Response 3: Thank you for your advice! In this study, some experiments about SERS measurements on crop samples without Aspergillus flavus and aflatoxin B1 were performed. Fresh culture medium and corns, without Aspergillus flavus and aflatoxin B1, were called blank samples for SERS determination after the same treatment as the positive samples under the same conditions. The results showed that the SERS signals of Aspergillus flavus and aflatoxin B1 in black samples could hardly be detected by portable Raman spectrometer. On the contrary, the SERS signals of positive samples were obviously easy to be obtained. The SERS spectra of Aspergillus flavus and aflatoxin B1 in black samples were supplemened, as shown in figure 1, figure 2, figure 4 and figure 10.
Point 4: On page 8, please elaborate what kind of pretreatment was performed to purify aflatoxin. It is also better mentioned what filters were used for the Aspergillus flavus samples in section 3.
Response 4: Thank you for your suggestion! In the section 3, preparation of Aflatoxin B1 samples was supplemened. In this paper, only a series of different concentrations of aflatoxin B1 methanol solution were determined to discuss the method and quantification. The grain crops were not involved, so the preparation method of the standard solution was introduced. The filtration treatment in section 3 was used to obtain the spore suspension of Aspergillus flavus and remove the culture medium during the sample processing.

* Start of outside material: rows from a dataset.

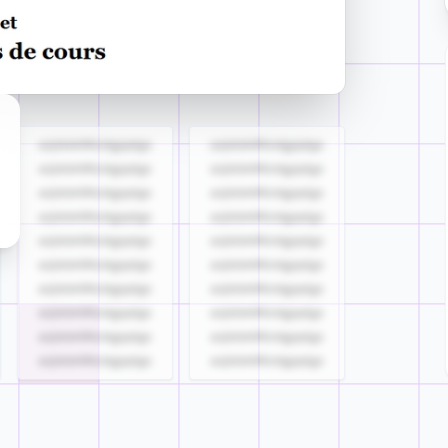
azjldzklllllzdgjqdgs
azjldzklllllzdgjqdgs
azjldzklllllzdgjqdgs
azjldzklllllzdgjqdgs
azjldzklllllzdgjqdgs
azjldzklllllzdgjqdgs
azjldzklllllzdgjqdgs
azjldzklllllzdgjqdgs
azjldzklllllzdgjqdgs
azjldzklllllzdgjqdgs
azjldzklllllzdgjqdgs
azjldzklllllzdgjqdgs
azjldzklllllzdgjqdgs
azjldzklllllzdgjqdgs
azjldzklllllzdgjqdgs
azjldzklllllzdgjqdgs
azjldzklllllzdgjqdgs
azjldzklllllzdgjqdgs
azjldzklllllzdgjqdgs
azjldzklllllzdgjqdgs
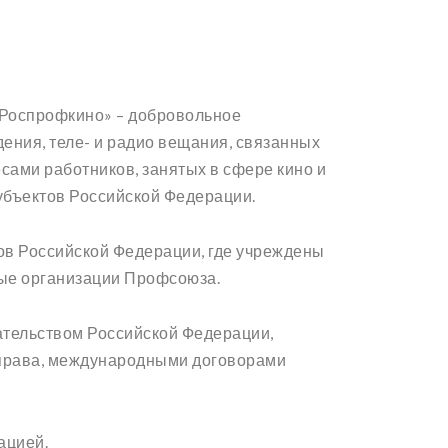
«Роспрофкино» – добровольное
ения, теле- и радио вещания, связанных
ами работников, занятых в сфере кино и
убъектов Российской Федерации.
ов Российской Федерации, где учреждены
ые организации Профсоюза.
ательством Российской Федерации,
права, международными договорами
ацией.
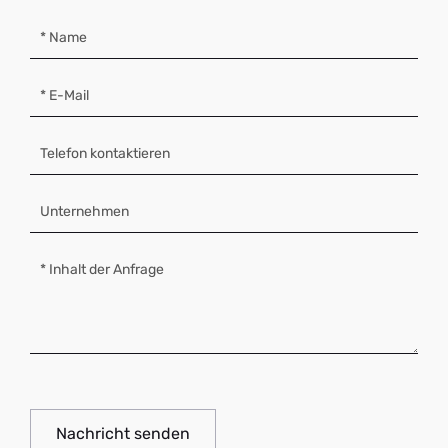
Nachricht senden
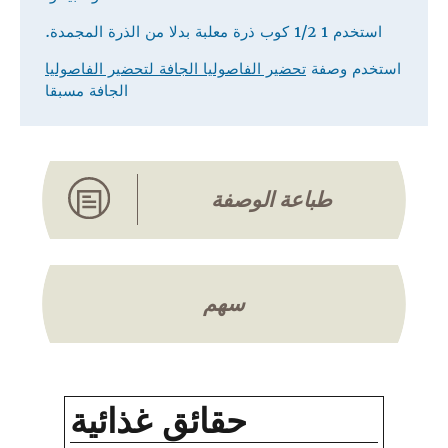
استخدم 1 1/2 كوب ذرة معلبة بدلا من الذرة المجمدة.
استخدم وصفة
تحضير الفاصوليا الجافة لتحضير الفاصوليا
الجافة مسبقا
طباعة الوصفة
سهم
حقائق غذائية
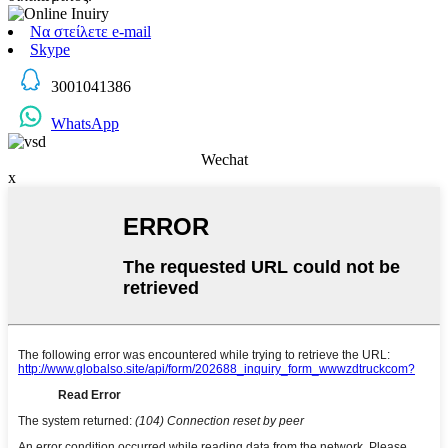
Να στείλετε e-mail
Skype
3001041386
WhatsApp
Wechat
x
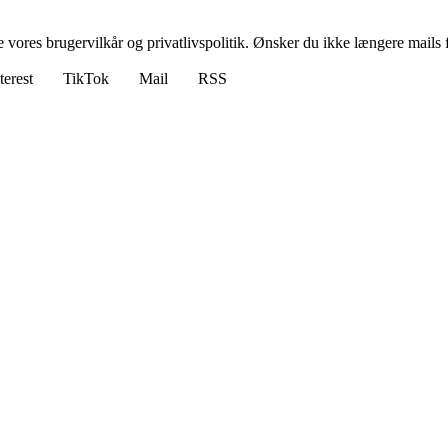
ores brugervilkår og privatlivspolitik. Ønsker du ikke længere mails fr
terest
TikTok
Mail
RSS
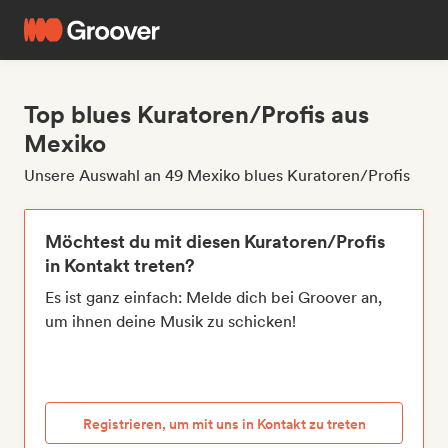
Top blues Kuratoren/Profis aus
Mexiko
Unsere Auswahl an 49 Mexiko blues Kuratoren/Profis
Möchtest du mit diesen Kuratoren/Profis
in Kontakt treten?
Es ist ganz einfach: Melde dich bei Groover an,
um ihnen deine Musik zu schicken!
Registrieren, um mit uns in Kontakt zu treten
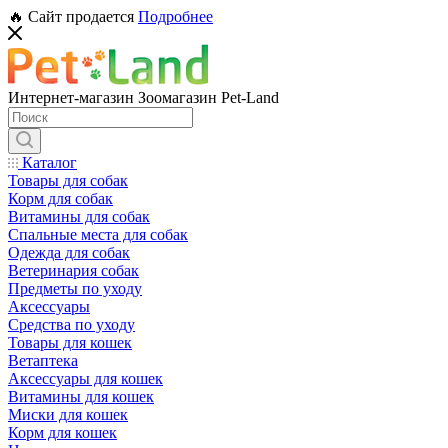
🔥 Сайт продается
Подробнее
Интернет-магазин Зоомагазин Pet-Land
Каталог
Товары для собак
Корм для собак
Витамины для собак
Спальные места для собак
Одежда для собак
Ветеринария собак
Предметы по уходу
Аксессуары
Средства по уходу
Товары для кошек
Ветаптека
Аксессуары для кошек
Витамины для кошек
Миски для кошек
Корм для кошек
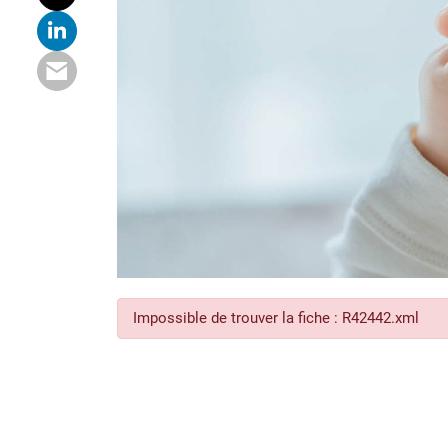
Impossible de trouver la fiche : R42442.xml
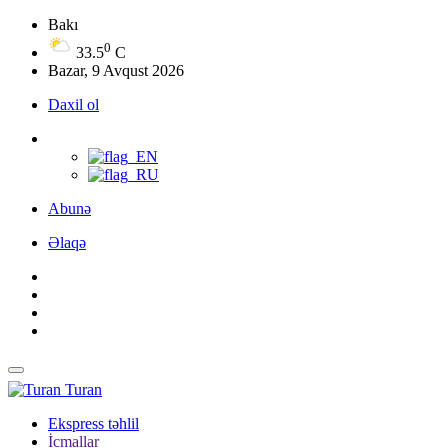
Bakı
0
33.5
C
Bazar, 9 Avqust 2026
Daxil ol
Abunə
Əlaqə
Turan
Ekspress təhlil
İcmallar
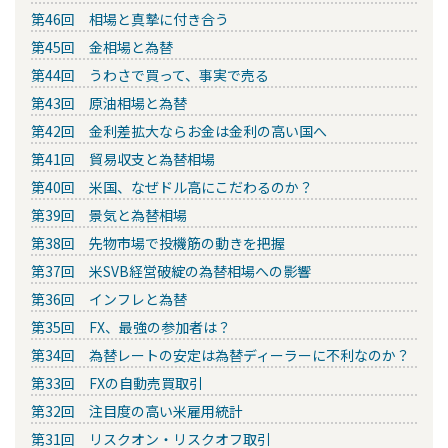
第46回 相場と真摯に付き合う
第45回 金相場と為替
第44回 うわさで買って、事実で売る
第43回 原油相場と為替
第42回 金利差拡大ならお金は金利の高い国へ
第41回 貿易収支と為替相場
第40回 米国、なぜドル高にこだわるのか？
第39回 景気と為替相場
第38回 先物市場で投機筋の動きを把握
第37回 米SVB経営破綻の為替相場への影響
第36回 インフレと為替
第35回 FX、最強の参加者は？
第34回 為替レートの安定は為替ディーラーに不利なのか？
第33回 FXの自動売買取引
第32回 注目度の高い米雇用統計
第31回 リスクオン・リスクオフ取引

Point 5: The sensing performance should be compared to the other procedures such as plate counting and electrochemical impedance spectroscopy.

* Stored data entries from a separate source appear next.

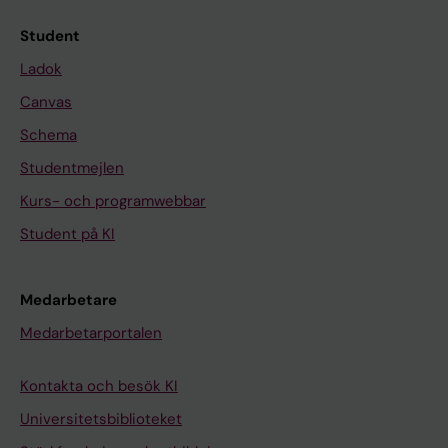
Student
Ladok
Canvas
Schema
Studentmejlen
Kurs- och programwebbar
Student på KI
Medarbetare
Medarbetarportalen
Kontakta och besök KI
Universitetsbiblioteket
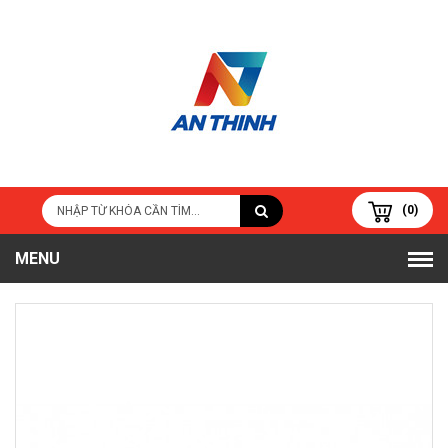
(0)
MENU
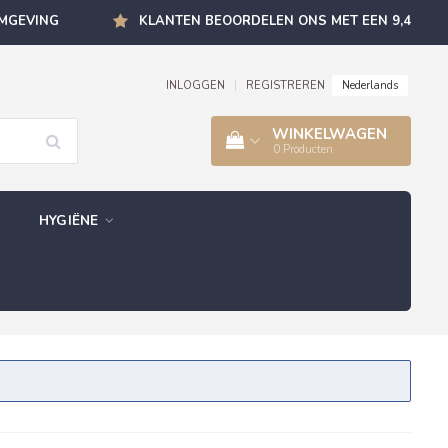
OMGEVING
KLANTEN BEOORDELEN ONS MET EEN 9,4
Nederlands
INLOGGEN
|
REGISTREREN
WINKELWAGEN
0
Producten
HYGIËNE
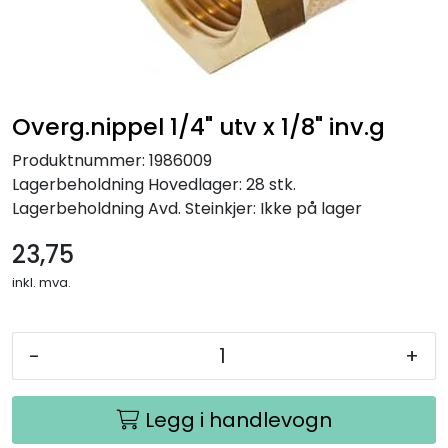
Overg.nippel 1/4" utv x 1/8" inv.g
Produktnummer:
1986009
Lagerbeholdning
Hovedlager: 28 stk.
Lagerbeholdning
Avd. Steinkjer: Ikke på lager
23,75
inkl. mva.
-
+
Legg i handlevogn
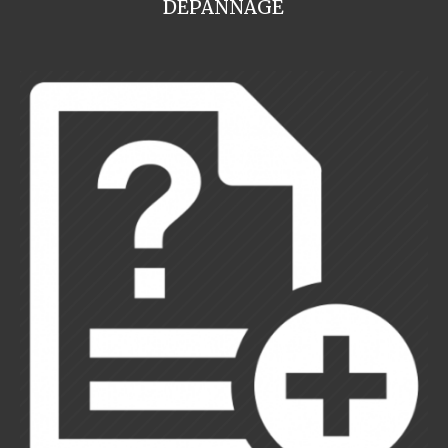
DEPANNAGE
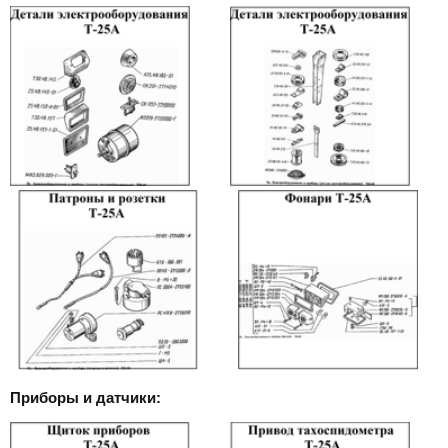
Приборы и датчики:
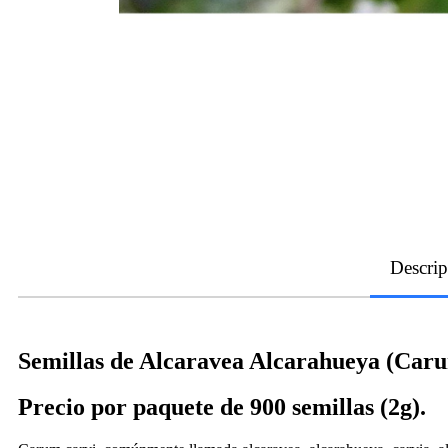
Descrip
Semillas de Alcaravea Alcarahueya (Caru
Precio por paquete de 900 semillas (2g).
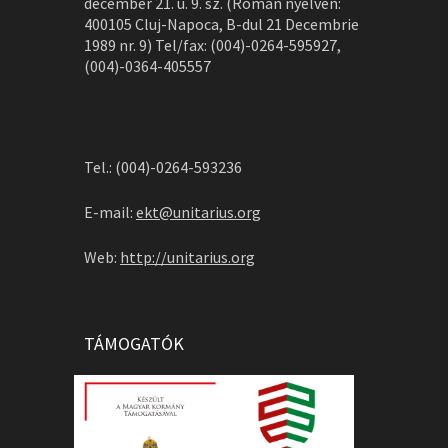
december 21. u. 9. sz. (Román nyelven:
400105 Cluj-Napoca, B-dul 21 Decembrie
1989 nr. 9) Tel/fax: (004)-0264-595927,
(004)-0364-405557
Tel.: (004)-0264-593236
E-mail:
ekt@unitarius.org
Web:
http://unitarius.org
TÁMOGATÓK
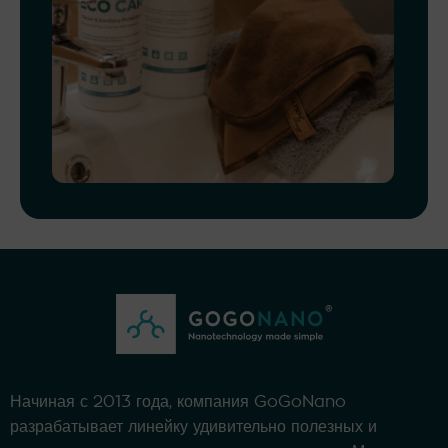
Начиная с 2013 года, компания GoGoNano
разрабатывает линейку удивительно полезных и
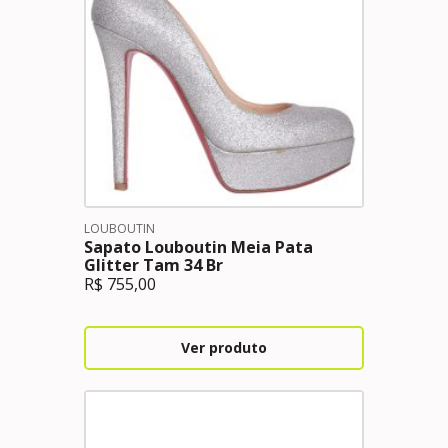
LOUBOUTIN
Sapato Louboutin Meia Pata
Glitter Tam 34 Br
R$
755,00
Ver produto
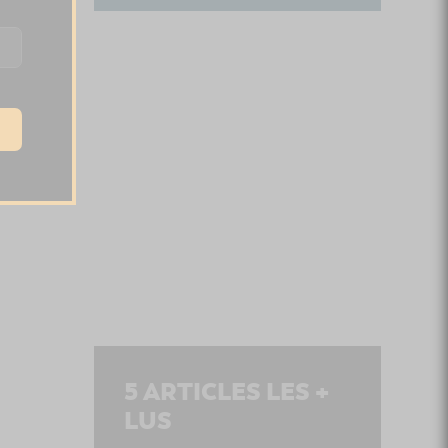
5
ARTICLES LES +
LUS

Response 5: Thank you for your advice! After a series of different concentrations of aflatoxin B1 methanol solution were determined by portable Raman spectrometer, SERS determination showed the liner range was in 0.0005-0.01 mg/L and the limit of detection was 0.0005 mg/L. Compared with the linear range of 0.1-0.5 mg/L by HPLC determination in the published paper carried out by the same research group, the linear range of 0.0005-0.01 mg/L was improved a wider degree.

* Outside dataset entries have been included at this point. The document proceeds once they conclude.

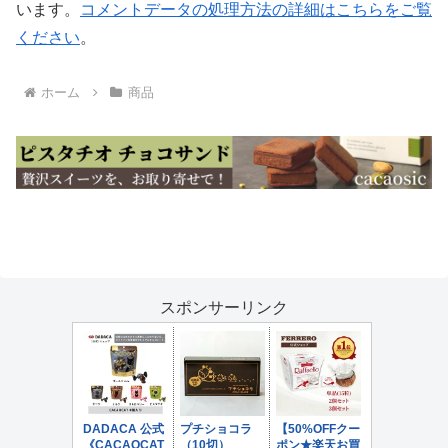
います。
コメントデータの処理方法の詳細はこちらをご覧
ください
。
ホーム
商品
スポンサーリンク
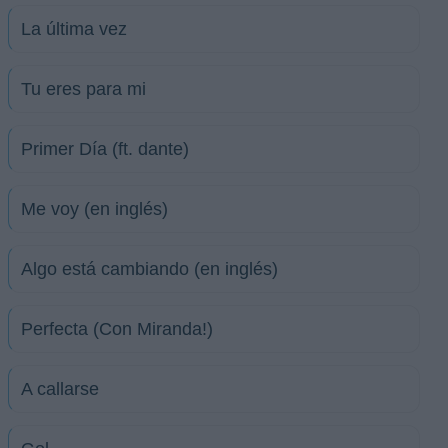
La última vez
Tu eres para mi
Primer Día (ft. dante)
Me voy (en inglés)
Algo está cambiando (en inglés)
Perfecta (Con Miranda!)
A callarse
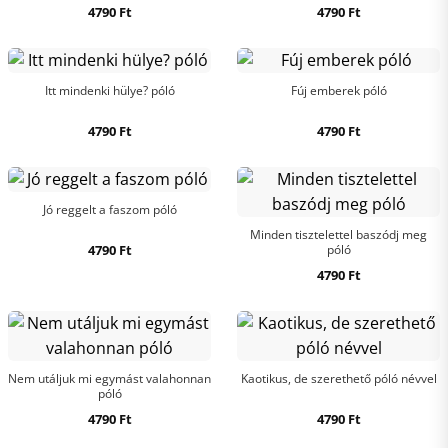
4790
Ft
4790
Ft
Itt mindenki hülye? póló
Fúj emberek póló
4790
Ft
4790
Ft
Jó reggelt a faszom póló
Minden tisztelettel baszódj meg
4790
Ft
póló
4790
Ft
Nem utáljuk mi egymást valahonnan
Kaotikus, de szerethető póló névvel
póló
4790
Ft
4790
Ft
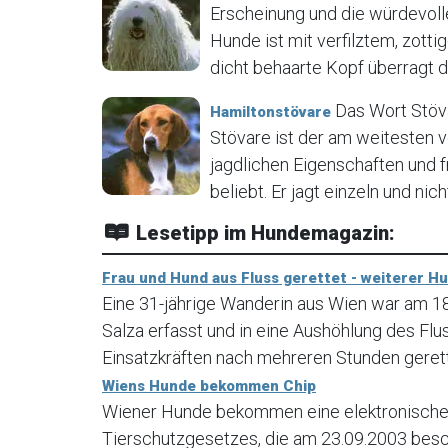
Erscheinung und die würdevoll
Hunde ist mit verfilztem, zot
dicht behaarte Kopf überragt de
Das Wort Stöva
Hamiltonstövare
Stövare ist der am weitesten 
jagdlichen Eigenschaften und 
beliebt. Er jagt einzeln und nich
Lesetipp im Hundemagazin:
Frau und Hund aus Fluss gerettet - weiterer H
Eine 31-jährige Wanderin aus Wien war am 
Salza erfasst und in eine Aushöhlung des Fl
Einsatzkräften nach mehreren Stunden geret
Wiens Hunde bekommen Chip
Wiener Hunde bekommen eine elektronische 
Tierschutzgesetzes, die am 23.09.2003 bes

Point 6: Please clarify what is shown by the images in Figure 1 and how they were obtained.
Response 6: Thank you for your review! When Aspergillus flavus was inoculated on the culture medium, the increase of Aspergillus flavus on the culture medium could be clearly observed with the naked eyes with the increase of culture days. Figure 1 was obtained from a conventional camera, and the purpose was to make a preliminary detection with a portable Raman spectrometer when changes of Aspergillus flavus were visible to the naked eyes.
Round 2
Reviewer 2 Report
The authors have replied to all of my comments. I now recommend publication of this manuscript.